U.S. eyes broader cyber-threat pact with companies


The U.S. government is close to completing rules for a long-awaited expansion of the number of defence contractors with which it swaps data on cyber threats, said the Defence Department’s chief information officer.

The number of companies would jump from 37 currently to 200, Teri Takai, the chief information officer, told a forum in Arlington, Virginia.

Takai said she hoped that a federal rule-making process under way would wrap up within the next 60 days amid what she and other Pentagon officials describe as mounting cyber threats to U.S. high-tech companies, Reuters reports.

The companies will have to agree on a protocol for information-sharing among themselves and with the Defence Department, which will act as coordinator for the Defence Industrial Base Cyber Security and Information Assurance program.

There was a “waiting list” of those keen to join, Takai told the forum organized by Representative Jim Moran, a Democrat whose Virginia district is home to many information-technology and defence contractors.

The cyber threat to U.S. aerospace, defence and other high-technology companies “is increasing at a rapid and accelerating rate,” Rear Admiral Samuel Cox, director of intelligence for the military’s Cyber Command, told the session.

The Office of the National Counter Intelligence Executive, a U.S. intelligence arm, said in an unclassified report to Congress in October that China and Russia were in the forefront of keyboard-launched theft of U.S. trade and technology secrets to bolster their fortunes at U.S. expense.

Cox, replying to a question from Reuters after the event, said that the “amount of cyber exploitation by China continues to increase significantly” with what he suggested was the approval of the authorities in Beijing.

As the Defence Department has become better at defending its own classified and unclassified networks, Cox said, adversaries tend to go after “softer targets” such as defence contractors and other private vendors.
“And they’re having significant success in that regard,” he said.

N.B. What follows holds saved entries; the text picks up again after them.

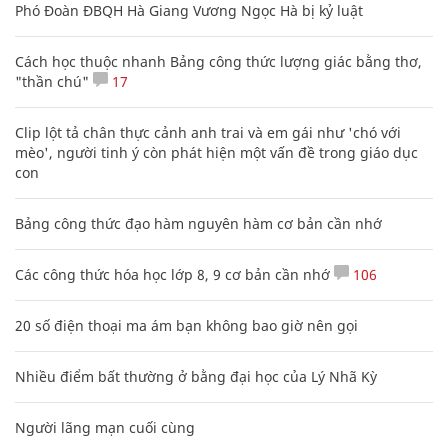
Phó Đoàn ĐBQH Hà Giang Vương Ngọc Hà bị kỷ luật
Cách học thuộc nhanh Bảng công thức lượng giác bằng thơ,
"thần chú"
17
Clip lột tả chân thực cảnh anh trai và em gái như 'chó với
mèo', người tinh ý còn phát hiện một vấn đề trong giáo dục
con
Bảng công thức đạo hàm nguyên hàm cơ bản cần nhớ
Các công thức hóa học lớp 8, 9 cơ bản cần nhớ
106
20 số điện thoại ma ám bạn không bao giờ nên gọi
Nhiều điểm bất thường ở bằng đại học của Lý Nhã Kỳ
Người lãng mạn cuối cùng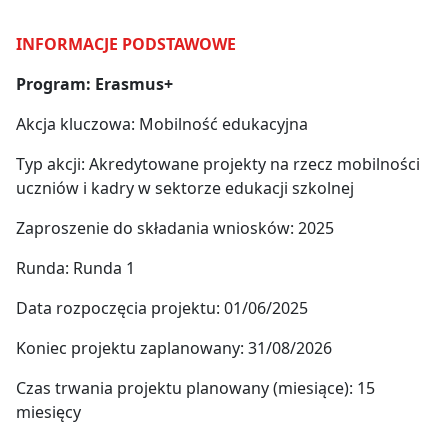
INFORMACJE PODSTAWOWE
Program: Erasmus+
Akcja kluczowa: Mobilność edukacyjna
Typ akcji: Akredytowane projekty na rzecz mobilności
uczniów i kadry w sektorze edukacji szkolnej
Zaproszenie do składania wniosków: 2025
Runda: Runda 1
Data rozpoczęcia projektu: 01/06/2025
Koniec projektu zaplanowany: 31/08/2026
Czas trwania projektu planowany (miesiące): 15
miesięcy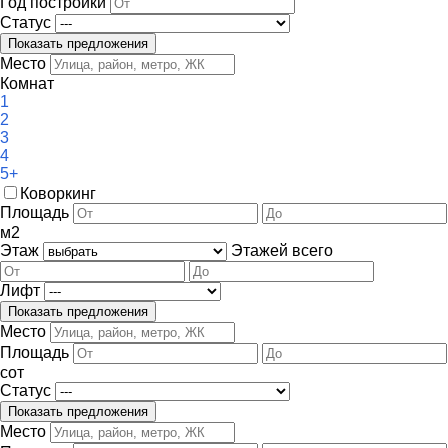
Год постройки
Статус
Место
Комнат
1
2
3
4
5+
Коворкинг
Площадь
м
2
Этаж
Этажей всего
Лифт
Место
Площадь
сот
Статус
Место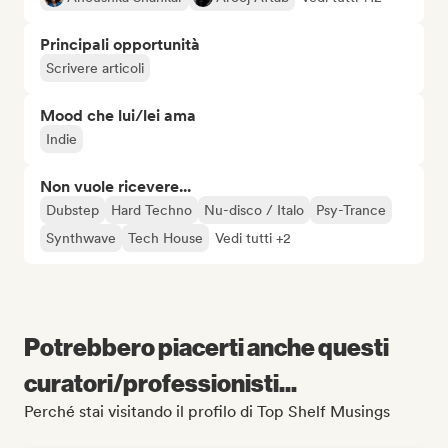
Principali opportunità
Scrivere articoli
Mood che lui/lei ama
Indie
Non vuole ricevere...
Dubstep
Hard Techno
Nu-disco / Italo
Psy-Trance
Synthwave
Tech House
Vedi tutti +2
Potrebbero piacerti anche questi
curatori/professionisti...
Perché stai visitando il profilo di Top Shelf Musings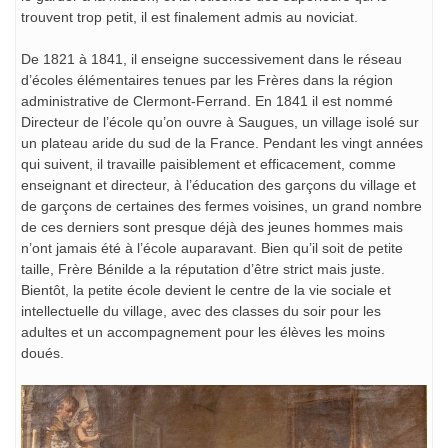
trouvent trop petit, il est finalement admis au noviciat.
De 1821 à 1841, il enseigne successivement dans le réseau
d’écoles élémentaires tenues par les Frères dans la région
administrative de Clermont-Ferrand. En 1841 il est nommé
Directeur de l’école qu’on ouvre à Saugues, un village isolé sur
un plateau aride du sud de la France. Pendant les vingt années
qui suivent, il travaille paisiblement et efficacement, comme
enseignant et directeur, à l’éducation des garçons du village et
de garçons de certaines des fermes voisines, un grand nombre
de ces derniers sont presque déjà des jeunes hommes mais
n’ont jamais été à l’école auparavant. Bien qu’il soit de petite
taille, Frère Bénilde a la réputation d’être strict mais juste.
Bientôt, la petite école devient le centre de la vie sociale et
intellectuelle du village, avec des classes du soir pour les
adultes et un accompagnement pour les élèves les moins
doués.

Expansion of the program, which began in 2007, would let the Defence Department, including the communications-intercepting National Security Agency, share more sensitive data with private companies to counter the threat and get valuable information from the companies.

The initial effort provided for sharing of cyber threat-related intelligence only up to the “secret” level. Last year, the Defence Department added more sensitive classified information to the pilot group while working out procedures and a legal framework for a broader base.

Takai told reporters that the program eventually could be expanded to all the Pentagon’s suppliers who qualify under the rules. She said the companies would receive information on threats and solutions applied to thwart them.

Andy Purdy, chief cyber strategist at CSC, a major information technology supplier, said the program might eventually bring together as many as 2,000 U.S. companies in a public-private partnership, including some running crucial infrastructure.

President Barack Obama has requested $3.4 billion in his fiscal 2013 budget to boost the Defence Department’s cyber defences. Congress is likely to provide all of this “because this is going to have to be our highest priority,” Moran told the forum.

Separately, the Department of Homeland Security is working with the Defence Department on what is now known as the Joint Cybersecurity Services Pilot program, formerly the Defence Industrial Base pilot.
“No decision has been made on whether, when, or how to expand the coverage of the JCSP beyond the current participants,” a Homeland Security official said.

That program involves sharing sensitive threat-related information with unspecified Internet service providers who then relay it to the companies involved in the pilot. Its expansion also hinges on completion of the federal rule-making process, Takai said.